START Data supplied
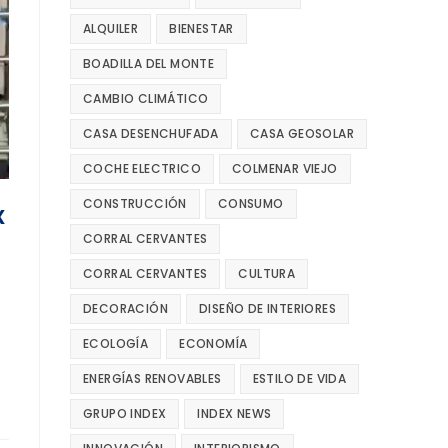
ALQUILER
BIENESTAR
BOADILLA DEL MONTE
CAMBIO CLIMÁTICO
CASA DESENCHUFADA
CASA GEOSOLAR
COCHE ELECTRICO
COLMENAR VIEJO
CONSTRUCCIÓN
CONSUMO
x
CORRAL CERVANTES
CORRAL CERVANTES
CULTURA
DECORACIÓN
DISEÑO DE INTERIORES
ECOLOGÍA
ECONOMÍA
ENERGÍAS RENOVABLES
ESTILO DE VIDA
GRUPO INDEX
INDEX NEWS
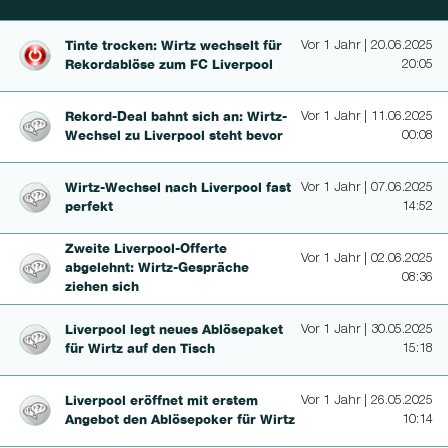
Tinte trocken: Wirtz wechselt für
Vor 1 Jahr | 20.06.2025
Re­kor­dablöse zum FC Liverpool
20:05
Rekord-Deal bahnt sich an: Wirtz-
Vor 1 Jahr | 11.06.2025
Wechsel zu Liverpool steht bevor
00:08
Wirtz-Wechsel nach Liverpool fast
Vor 1 Jahr | 07.06.2025
perfekt
14:52
Zweite Li­ver­pool-Offer­te
Vor 1 Jahr | 02.06.2025
abgelehnt: Wirtz-Gespräche
08:36
ziehen sich
Liverpool legt neues Ablösepaket
Vor 1 Jahr | 30.05.2025
für Wirtz auf den Tisch
15:18
Liverpool eröffnet mit erstem
Vor 1 Jahr | 26.05.2025
Angebot den Ablösepoker für Wirtz
10:14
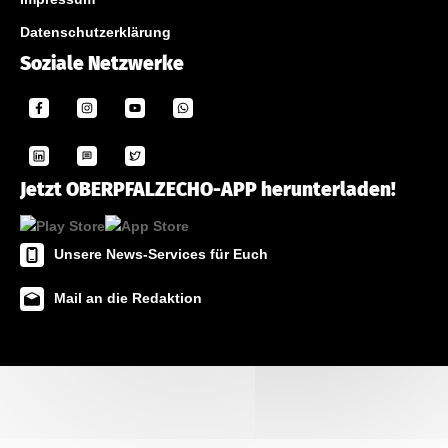
Datenschutzerklärung
Soziale Netzwerke
Jetzt OBERPFALZECHO-APP herunterladen!
Unsere News-Services für Euch
Mail an die Redaktion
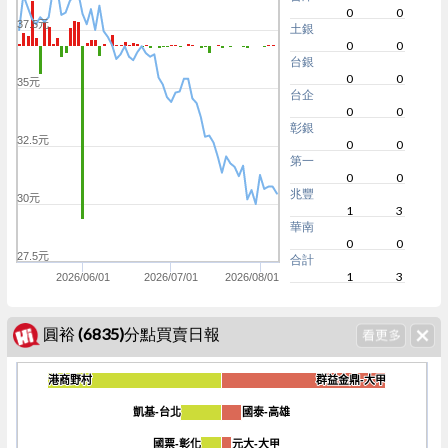
0
0
37.5元
土銀
0
0
台銀
0
0
35元
台企
0
0
彰銀
32.5元
0
0
第一
0
0
兆豐
30元
1
3
華南
0
0
27.5元
合計
1
3
2026/06/01
2026/07/01
2026/08/01
圓裕 (6835)分點買賣日報
港商野村
港商野村
群益金鼎-大甲
群益金鼎-大甲
凱基-台北
凱基-台北
國泰-高雄
國泰-高雄
-3k
國票-彰化
國票-彰化
元大-大甲
元大-大甲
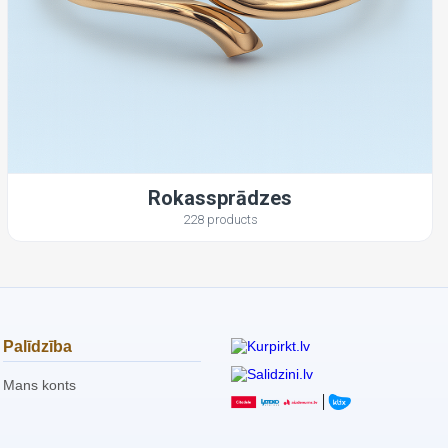
Rokassprādzes
228 products
Palīdzība
Mans konts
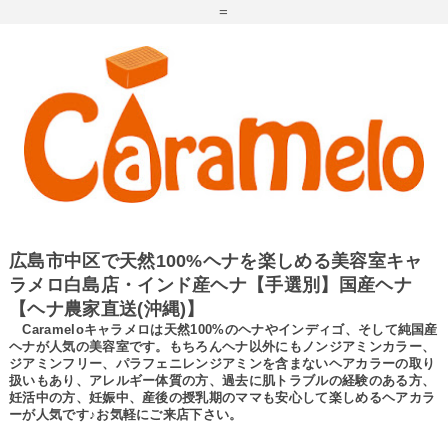
=
広島市中区で天然100%ヘナを楽しめる美容室キャ
ラメロ白島店・インド産ヘナ【手選別】国産ヘナ
【ヘナ農家直送(沖縄)】
Carameloキャラメロは天然100%のヘナやインディゴ、そして純国産
ヘナが人気の美容室です。もちろんヘナ以外にもノンジアミンカラー、
ジアミンフリー、パラフェニレンジアミンを含まないヘアカラーの取り
扱いもあり、アレルギー体質の方、過去に肌トラブルの経験のある方、
妊活中の方、妊娠中、産後の授乳期のママも安心して楽しめるヘアカラ
ーが人気です♪お気軽にご来店下さい。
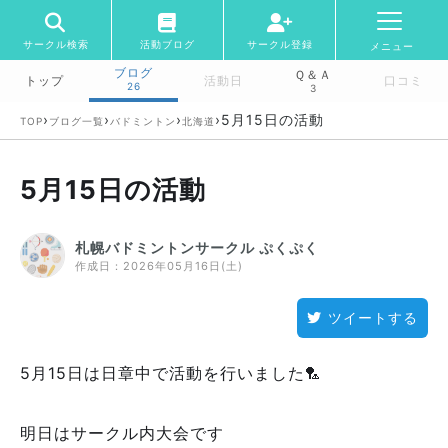
サークル検索
活動ブログ
サークル登録
メニュー
ブログ
Ｑ＆Ａ
トップ
活動日
口コミ
26
3
›
›
›
›
5月15日の活動
TOP
ブログ一覧
バドミントン
北海道
5月15日の活動
札幌バドミントンサークル ぷくぷく
作成日：
2026年05月16日(土)
ツイートする
5月15日は日章中で活動を行いました🏸
明日はサークル内大会です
END Data supplied
Task details>
Starting at the line above that contains "COLMENAR VIEJO", transcribe every line exactly through the line that contains "Vor 1 Jahr | 11.06.2025", including that last one, and skip the pictures.

Exercise response>
COLMENAR VIEJO
CONSTRUCCIÓN
CONSUMO
x
CORRAL CERVANTES
CORRAL CERVANTES
CULTURA
DECORACIÓN
DISEÑO DE INTERIORES
ECOLOGÍA
ECONOMÍA
ENERGÍAS RENOVABLES
ESTILO DE VIDA
GRUPO INDEX
INDEX NEWS
Tinte trocken: Wirtz wechselt für
Vor 1 Jahr | 20.06.2025
Re­kor­dablöse zum FC Liverpool
20:05
Rekord-Deal bahnt sich an: Wirtz-
Vor 1 Jahr | 11.06.2025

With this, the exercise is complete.